JuliaLang / julia

The Julia Programming Language
https://julialang.org/
MIT License
45.88k stars 5.49k forks source link

Complicated lazy broadcasting slower than equivalent single broadcast #56629

Open mcabbott opened 5 days ago

mcabbott commented 5 days ago

This example from Discourse shows a slowdown when broadcasting a moderately complicated expression, instead of broadcasting a function containing the same expression:

arrayfun!(C, A, B) = @. C = A^2 + B^2 + A * B + A / B - A * B - A / B + A * B + A / B - A * B - A / B
scalarfun(A::Real, B::Real) = A^2 + B^2 + A * B + A / B - A * B - A / B + A * B + A / B - A * B - A / B

let N = 151
    A, B, C1, C2 = (rand(N,N,N).+1 for _ in 1:4)
    @btime arrayfun!($C1, $A, $B)
    @btime $C2 .= scalarfun.($A, $B)
    C1 ≈ C2
end
#  17.306 ms (11 allocations: 352 bytes)
#   5.900 ms (0 allocations: 0 bytes)

The effect seems fairly robust, it's not particular to 3D arrays, nor to A^2. Replacing @. with .+ etc. helps a bit (which according to #29120 removes n-ary +, here n<=4):

arrayfun!(C, A, B) = C .= A.^2 .+ B.^2 .+ A .* B .+ A ./ B .- A .* B .- A ./ B .+ A .* B .+ A ./ B .- A .* B .- A ./ B
#  17.345 ms (0 allocations: 0 bytes)

Simpler expressions also have the slowdown but no allocation:

arrayfun!(C, A, B) = @. C = A^2 + B^2 + A * B + A / B
scalarfun(A::Real, B::Real) = A^2 + B^2 + A * B + A / B
#  3.148 ms (0 allocations: 0 bytes)
#  971.000 μs (0 allocations: 0 bytes)

Even simpler expressions like arrayfun!(C, A, B) = @. C = A^2 + B^2 show no slowdown at all.

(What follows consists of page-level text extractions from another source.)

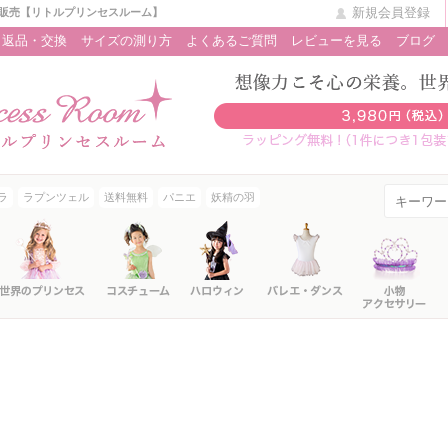
新規会員登録
販売【リトルプリンセスルーム】
返品・交換
サイズの測り方
よくあるご質問
レビューを見る
ブログ
ラ
ラプンツェル
送料無料
パニエ
妖精の羽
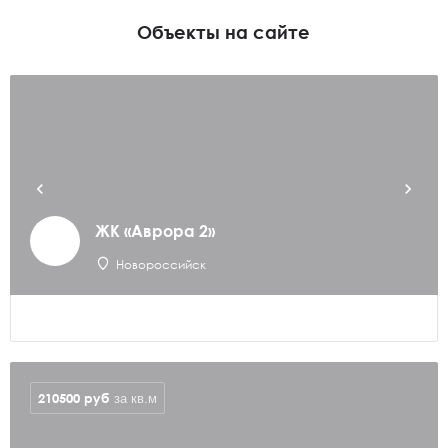
Объекты на сайте
ЖК «Аврора 2»
Новороссийск
210500
руб
за кв.м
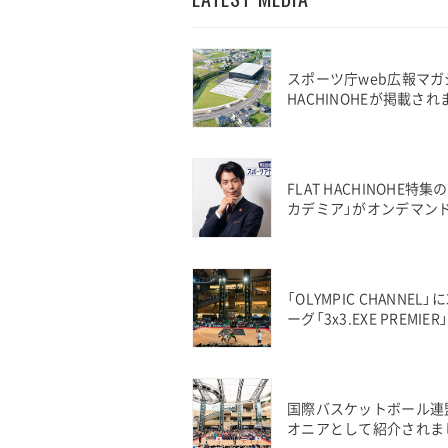
スポーツ庁web広報マガジン
HACHINOHEが掲載さ
FLAT HACHINOHE特
カデミア」がオンデマン
「OLYMPIC CHANN
ーグ「3x3.EXE PREM
国際バスケットボール連盟（
オニアとして紹介されま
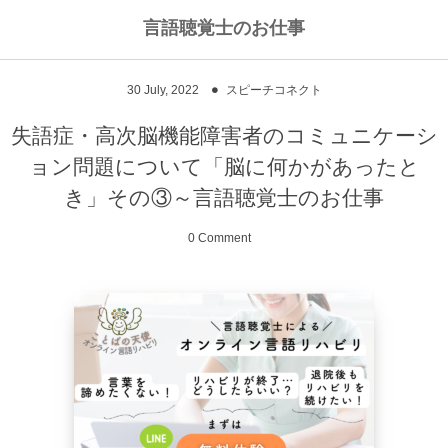
言語聴覚士のお仕事
私のライフワークについて
言語聴覚士というお仕事
30
July
,
2022
スピーチコネクト
高次脳機能障害
私のキャリアストーリー
乾物のおかず
失語症・高次脳機能障害者のコミュニケーシ
ョン問題について「脳に何かがあったと
失語症
ワーキングマザーの知恵
お豆
き」その③～言語聴覚士のお仕事
嚥下障害
私の行動を変えた本
ご飯もの
0 Comment
スピーチコネクト
おうちカフェ
雑穀レシピ
脳に何かがあったとき
汁物、スープ
NPO法人Reジョブ大阪
野菜のおかず
献立アイデア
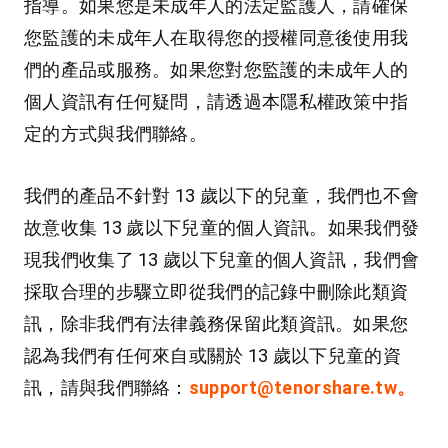
指導。如果您是未成年人的法定監護人，請確保
您監護的未成年人在取得您的授權同意後使用我
們的產品或服務。如果您對您監護的未成年人的
個人資訊有任何疑問，請透過本隱私權政策中指
定的方式與我們聯絡。
我們的產品不針對 13 歲以下的兒童，我們也不會
故意收集 13 歲以下兒童的個人資訊。如果我們發
現我們收集了 13 歲以下兒童的個人資訊，我們會
採取合理的步驟立即從我們的記錄中刪除此類資
訊，除非我們有法律義務保留此類資訊。如果您
認為我們有任何來自或關於 13 歲以下兒童的資
訊，請與我們聯絡：
support@tenorshare.tw。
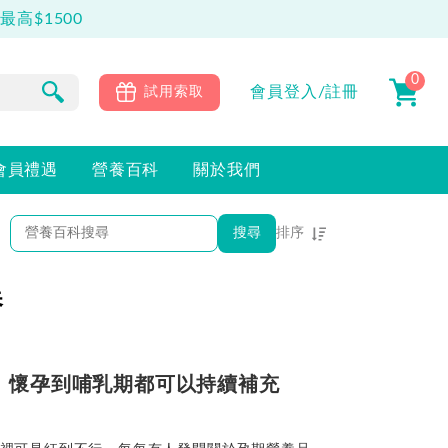
高$1500
0
會員
登入/註冊
試用索取
會員禮遇
營養百科
關於我們
搜尋
排序
熱門程度優先
養
最新上架優先
｜懷孕到哺乳期都可以持續補充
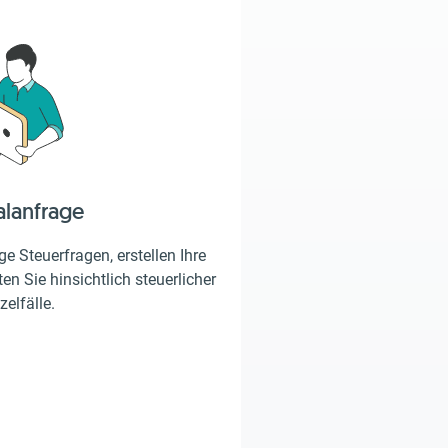
alanfrage
e Steuerfragen, erstellen Ihre
en Sie hinsichtlich steuerlicher
zelfälle.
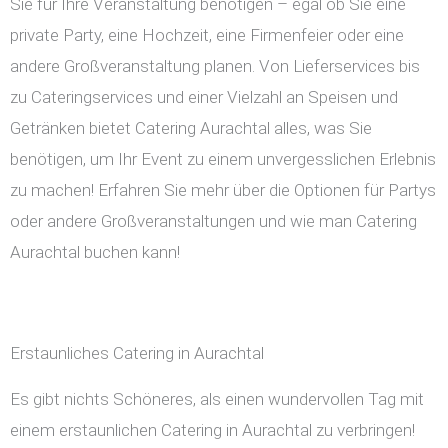
Sie für Ihre Veranstaltung benötigen – egal ob Sie eine
private Party, eine Hochzeit, eine Firmenfeier oder eine
andere Großveranstaltung planen. Von Lieferservices bis
zu Cateringservices und einer Vielzahl an Speisen und
Getränken bietet Catering Aurachtal alles, was Sie
benötigen, um Ihr Event zu einem unvergesslichen Erlebnis
zu machen! Erfahren Sie mehr über die Optionen für Partys
oder andere Großveranstaltungen und wie man Catering
Aurachtal buchen kann!
Erstaunliches Catering in Aurachtal
Es gibt nichts Schöneres, als einen wundervollen Tag mit
einem erstaunlichen Catering in Aurachtal zu verbringen!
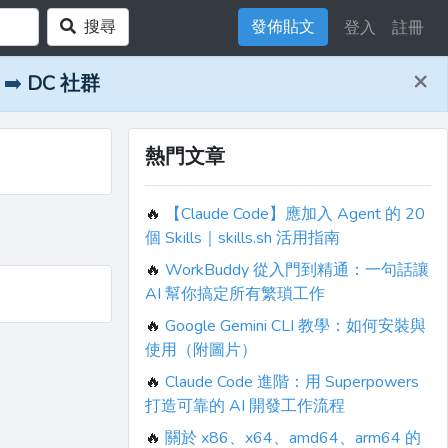
搜尋
發佈貼文
登入
註冊
×
➡️
DC 社群
熱門文章
🔥
【Claude Code】應加入 Agent 的 20
個 Skills｜skills.sh 活用指南
🔥
WorkBuddy 從入門到精通：一句話讓
AI 幫你搞定所有繁瑣工作
🔥
Google Gemini CLI 教學：如何安裝與
使用（附圖片）
🔥
Claude Code 進階：用 Superpowers
打造可靠的 AI 開發工作流程
🔥
關於 x86、x64、amd64、arm64 的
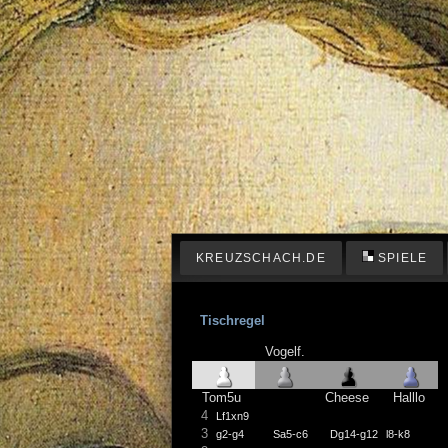
KREUZSCHACH.DE
SPIELE
Tischregel
Vogelf.
Tom5u
Cheese
Halllo
4
Lf1xn9
3
g2-g4
Sa5-c6
Dg14-g12
l8-k8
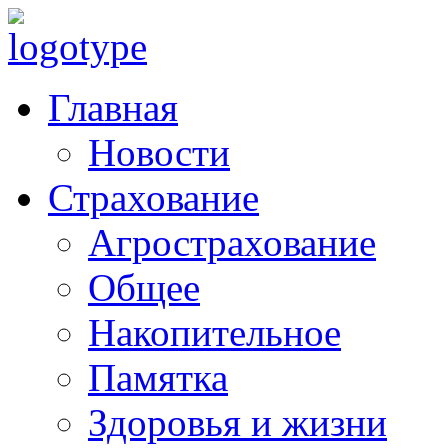
Главная
Новости
Страхование
Агрострахование
Общее
Накопительное
Памятка
Здоровья и жизни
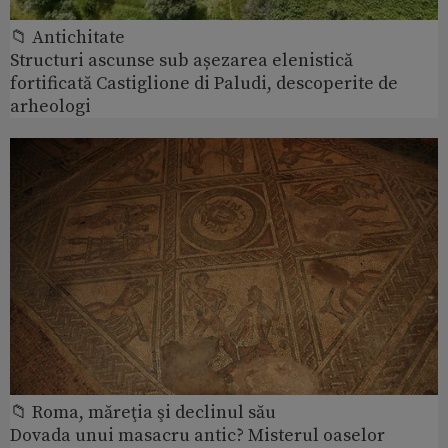
📁 Antichitate
Structuri ascunse sub așezarea elenistică
fortificată Castiglione di Paludi, descoperite de
arheologi
📁 Roma, măreţia şi declinul său
Dovada unui masacru antic? Misterul oaselor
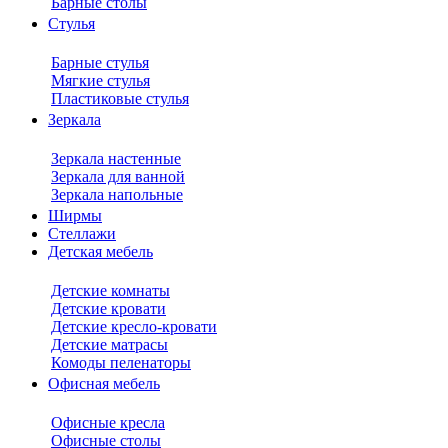
Барные столы
Стулья
Барные стулья
Мягкие стулья
Пластиковые стулья
Зеркала
Зеркала настенные
Зеркала для ванной
Зеркала напольные
Ширмы
Стеллажи
Детская мебель
Детские комнаты
Детские кровати
Детские кресло-кровати
Детские матрасы
Комоды пеленаторы
Офисная мебель
Офисные кресла
Офисные столы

roflmaostc commented 4 days ago

This is quite a severe penalty, isn't it?

A lot of my code uses broadcast expressions with at least >5 dots. Replacing all of them with function calls is very unpractical.

mcabbott commented 4 days ago

A macro could in principle produce the scalarfun form for you. Building this into @. would be a bit scary (seems likely to expose all kinds of special assumptions in code). But the question before contemplating that is: Why can't the complicated form compile down to the same code?